Brown improved his delivery, looking a little more spry and less fatherly. By the third debate, I no longer expected him to take a moment to dust crumbs off his shirt and dandruff off his shoulders. But he remained ineffectual. He seemed to spend an awful lot of time restating the platforms of the other two parties and then using adjectives such as “not ready to govern.” The problem for him is that by listing Conservative and LibDem policies, he only made them more salient in the audience’s mind. The fact that he disagreed with them was just registered as his opinion. Not effectual. The most emblematic moment of his ineffectiveness was when, in his closing statement, he said: “We are desperate to get this country through the recession …” Well, you know what? You look desperate, Mr. Brown. And you just finished your closing statement by telling the British public that you are.

Cameron improved slightly as the debates wore on. He tried to cast off the “boring, over-privileged establishment Tory” look and feel, replacing it with a livelier, more authentic, “this is the real me! I’m a youngish, good-looking modern gentleman,” persona. But the fact was that he kept repeating the more staid and traditional elements of Conservative policy: tax cuts, reducing immigration and making the public service more accountable. It sounded like a broken record, and there were moments, when he really lost his zeal. During a definitive exchange about immigration caps, he was skewered by Nick Clegg who asked him a direct question: “David, would you admit that your immigration cap will have no effect on the 80% of immigrants who come from the European Union? Yes or no?” He had no answer. He looked panicky for a split second. He turned away from Mr. Clegg and spoke directly into the camera, his eyes wide open in alarm. But he didn’t realise that the camera facing him wasn’t live, so there was a really awkward moment when the 45 degree angle really captured his confusion. But it was perfect placement for Clegg, who had a full-on frontal platform to continue to demand a yes or no answer. Clegg asked several times, “yes or no?” and all Cameron could do was mumble a deflection, in a high-pitched voice that communicated his discomfort and alarm. Major fail for Cameron.
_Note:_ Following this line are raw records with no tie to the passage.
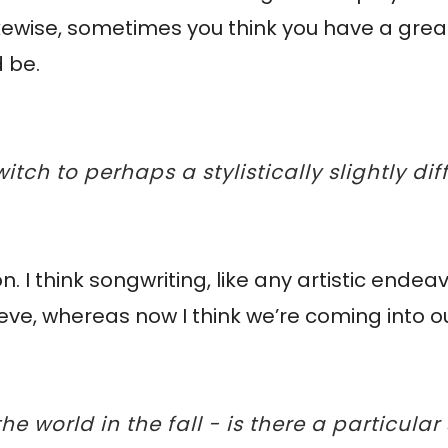
 - likewise, sometimes you think you have a gr
d be.
itch to perhaps a stylistically slightly di
n. I think songwriting, like any artistic endeav
leeve, whereas now I think we’re coming into o
he world in the fall - is there a particula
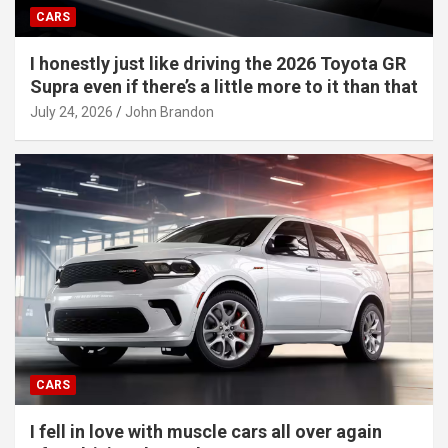
CARS
I honestly just like driving the 2026 Toyota GR
Supra even if there’s a little more to it than that
July 24, 2026
John Brandon
CARS
I fell in love with muscle cars all over again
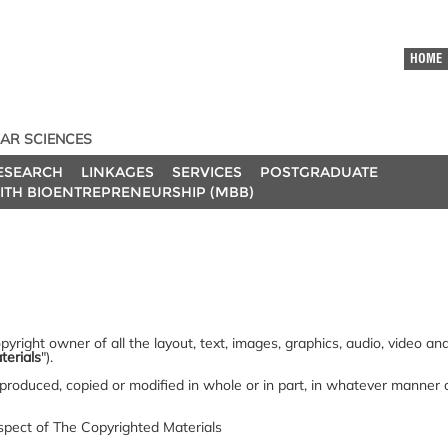
HOME
AR SCIENCES
ESEARCH
LINKAGES
SERVICES
POSTGRADUATE
ITH BIOENTREPRENEURSHIP (MBB)
yright owner of all the layout, text, images, graphics, audio, video a
terials
").
produced, copied or modified in whole or in part, in whatever manner
espect of The Copyrighted Materials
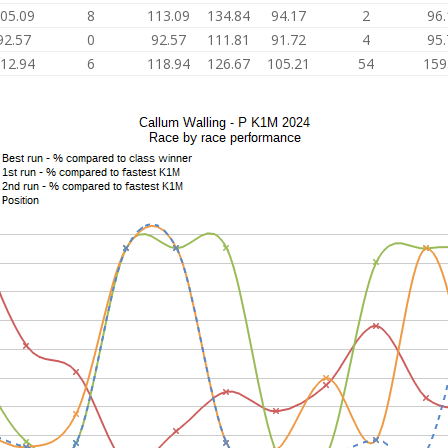
05.09
8
113.09
134.84
94.17
2
96.
92.57
0
92.57
111.81
91.72
4
95.
12.94
6
118.94
126.67
105.21
54
159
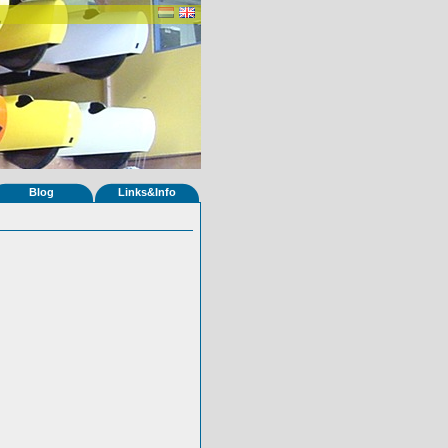
Blog
Links&Info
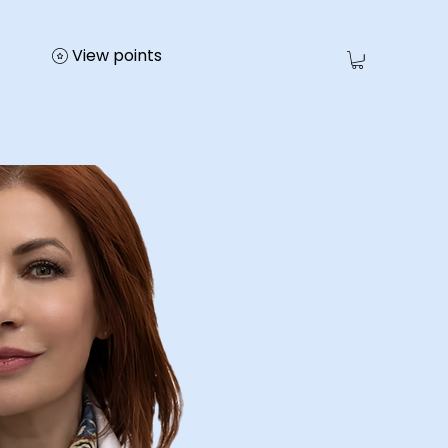
View points
e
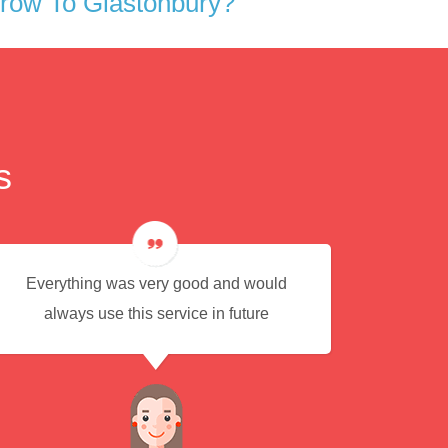
row To Glastonbury?
s
Everything was very good and would
Eas
always use this service in future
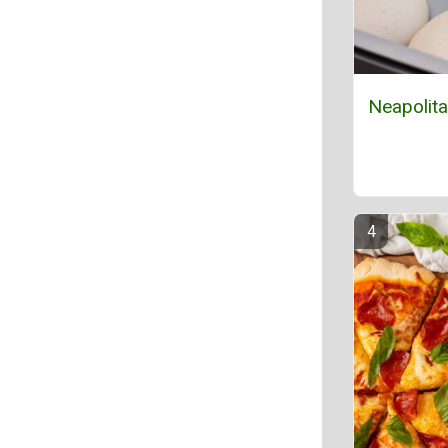
Neapolit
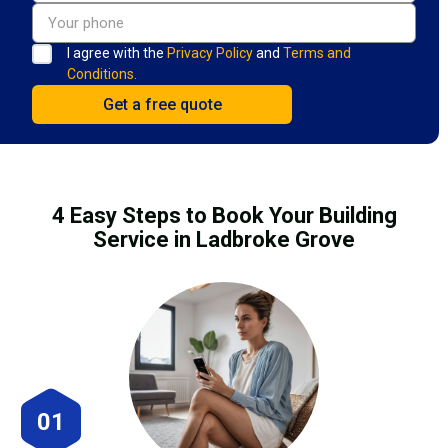
I agree with the
Privacy Policy
and
Terms and
Conditions.
4 Easy Steps to Book Your Building
Service in Ladbroke Grove
01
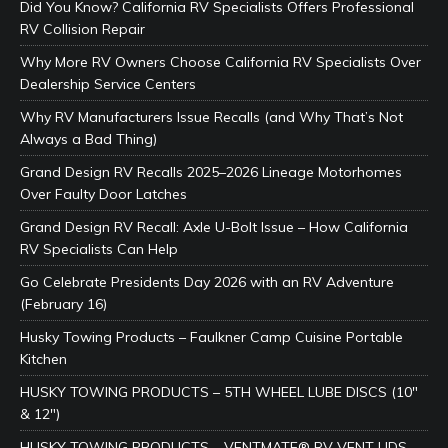
Did You Know? California RV Specialists Offers Professional
RV Collision Repair
Why More RV Owners Choose California RV Specialists Over
Dealership Service Centers
Why RV Manufacturers Issue Recalls (and Why That’s Not
Always a Bad Thing)
Grand Design RV Recalls 2025–2026 Lineage Motorhomes
Over Faulty Door Latches
Grand Design RV Recall: Axle U-Bolt Issue – How California
RV Specialists Can Help
Go Celebrate Presidents Day 2026 with an RV Adventure
(February 16)
Husky Towing Products – Faulkner Camp Cuisine Portable
Kitchen
HUSKY TOWING PRODUCTS – 5TH WHEEL LUBE DISCS (10″
& 12″)
HUSKY TOWING PRODUCTS – VENTMATE® RV VENT LIDS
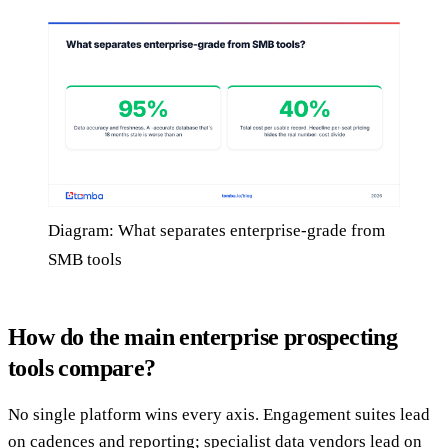
Diagram: What separates enterprise-grade from
SMB tools
How do the main enterprise prospecting
tools compare?
No single platform wins every axis. Engagement suites lead
on cadences and reporting; specialist data vendors lead on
Finally, why did Clegg dominate these three debates so thoroughly?

My theory is two-fold: first: tonality and style, second: messaging.

First off, he is naturally charismatic and was obviously extremely well-briefed. He had evidently undergone some effective media training and practice and had a lot of the standard verbal and non-verbal gestures that one has come to expect in Canadian Leaders’ Debates: exaggerated nodding of the head, pregnant pauses and a calculated allotment of time spent between looking at the other Leader he addressing, the moderator, the person in the audience asking the question and the viewers at home. He felt very natural and easy – as though he were speaking in a “normal” setting.

But it was his ability to convincingly and naturally deliver his moderate Liberal messaging that truly won the day. He managed to take the philosophy of modern Liberalism  which is a notoriously hard sell in the media and give it a voice that makes it shine. Clegg actually sounded an awful lot like the Hon. Jean Chrétien, a very successful former Canadian Liberal Prime Minister.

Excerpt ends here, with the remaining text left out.